In Estremo Oriente il pipistrello è simbolo della fortuna poiché l’deogramma che lo designa, fou, è omofono all’ideogramma che significa fortuna, felicità. La sua immagine accompagna, talvolta, il carattere che indica la longevità e figura sui vestiti del genio della fortuna. Cinque pipistrelli, del resto, raffigurano le cinque fortune: ricchezza, longevità, tranquillità, culto dell virtù (o santità), buona morte. La longevità è richiamata dal fatto che il pipistrello vive nelle caverne – passaggio verso il dominio degli immortali – dove si nutre di concrezioni vivificanti. Niente di strano, quindi, che venga a costituire lui stesso un cibo di immortalità. Ricordiamo ancora che la pratica taoista della “fortificazione del cervello”, simboleggiata dal pipistrello (cervello pesante, testa all’ingiù) comportava anche operazioni di tipo erotico. Non a caso troviamo il pipistrello come componente di droghe dal potere afrodisiaco, virtù che Plinio – cambiando ambiente – riconosceva al sangue dell’animale.

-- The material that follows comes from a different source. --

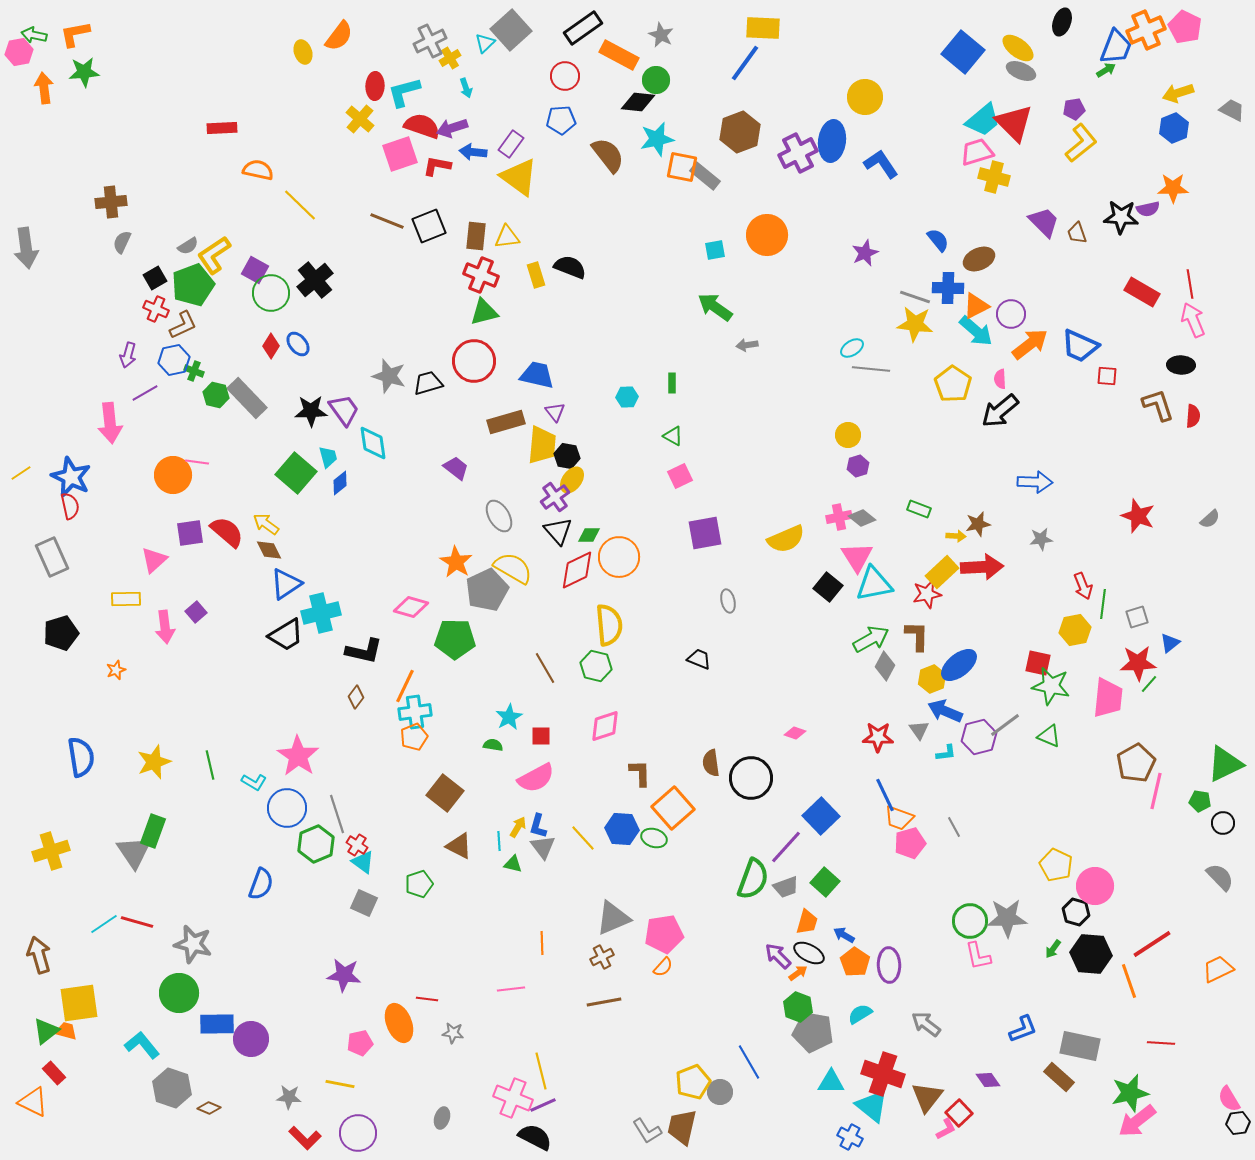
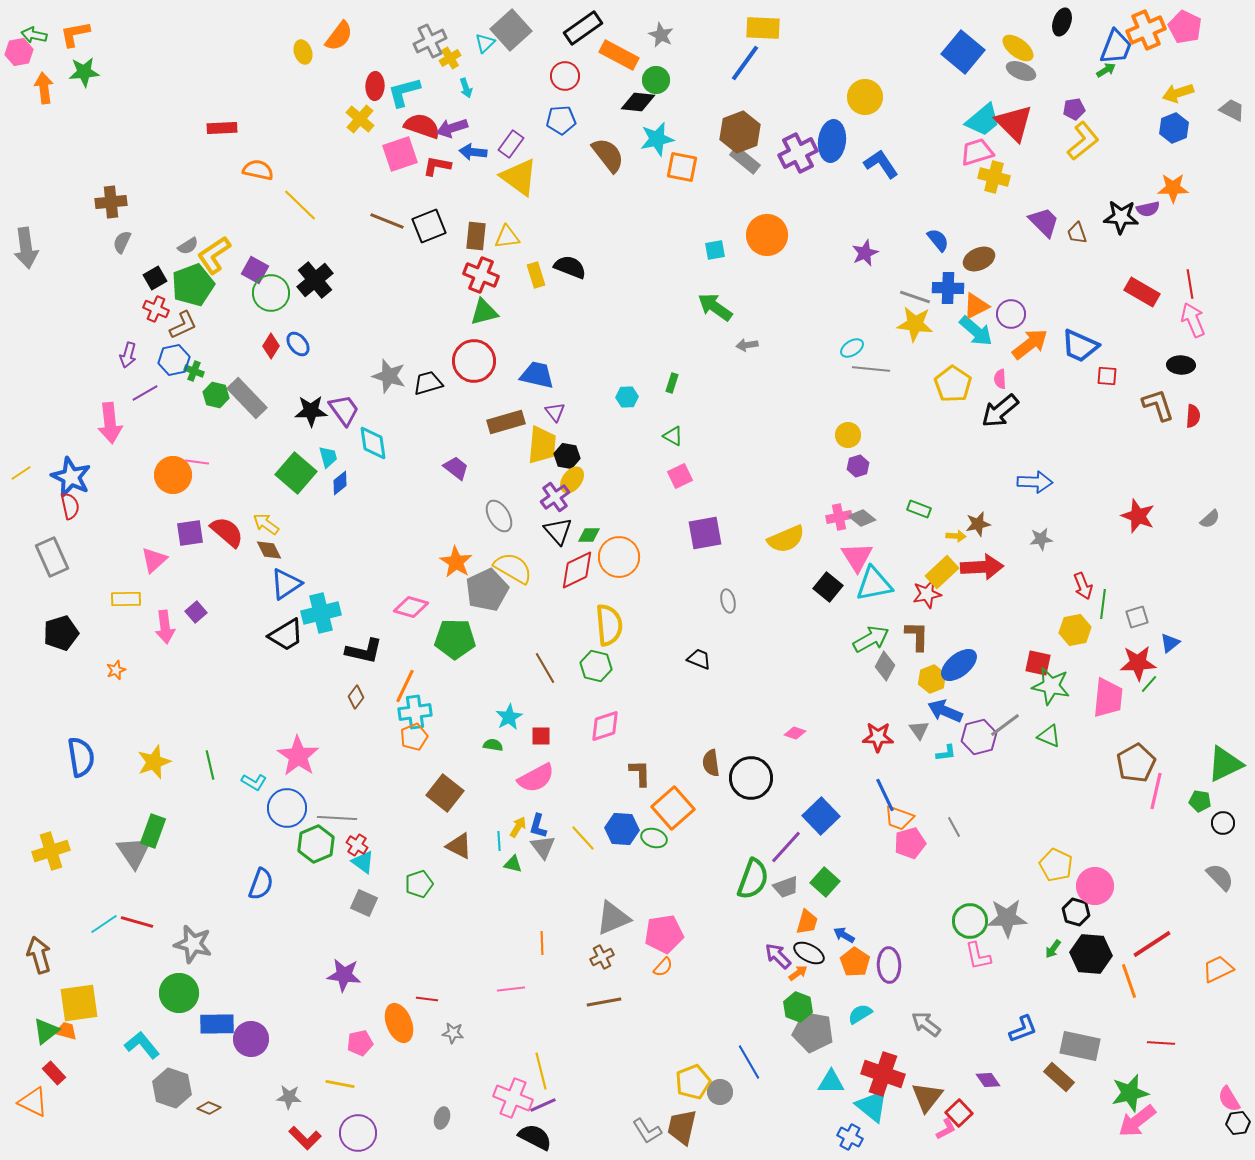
yellow L-shape at (1081, 143): moved 2 px right, 2 px up
gray rectangle at (705, 176): moved 40 px right, 16 px up
green rectangle at (672, 383): rotated 18 degrees clockwise
gray line at (337, 814): moved 4 px down; rotated 69 degrees counterclockwise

Non si può poi dimenticare il pipistrello vampiro, cioè un morto che esce dalla sua tomba per succhiare il sangue dei vivi (così  come un tipo di pipistrello, detto appunto vampiro, succhia il sangue del bestiame addormentato). La credenza era assai diffusa in Russia, in Polonia, nell’Europa centrale, in Grecia, in Arabia. E la tradizione vuole  che coloro i quali sono stati vittime dei vampiri divengano vampiri a loro volta. A questo punto come non ricordare Dracula il vampiro, di Bram Stocker, portato anche più volte sullo schermo in film non sempre nobilissimi? Quel vampiro che è “sistemato a dovere” solo con un paletto di frassino (o di ontano) confitto nel cuore? Quel Dracula che forse trae origine da un personaggio realmente esistito, il sanguinario voivode valacco Vlad Drakul, vissuto nella seconda metà del quindicesimo secolo?

Un racconto degli indiani Chami, delle Ande colombiane, infine, narra del mitico eroe Aribada che uccide il pipistrello Inka per impadronirsi del suo potere di addormentare le vittime. In effetti, si dice che quando il vampiro vuol mordere un uomo addormentato, per non svegliarlo batta continuamente le ali. E così Ariada si introduce la notte presso le donne addormentate e agita due fazzoletti, uno bianco e uno rosso,  perché continuino a dormire sì che lui possa abusare di esse a loro insaputa.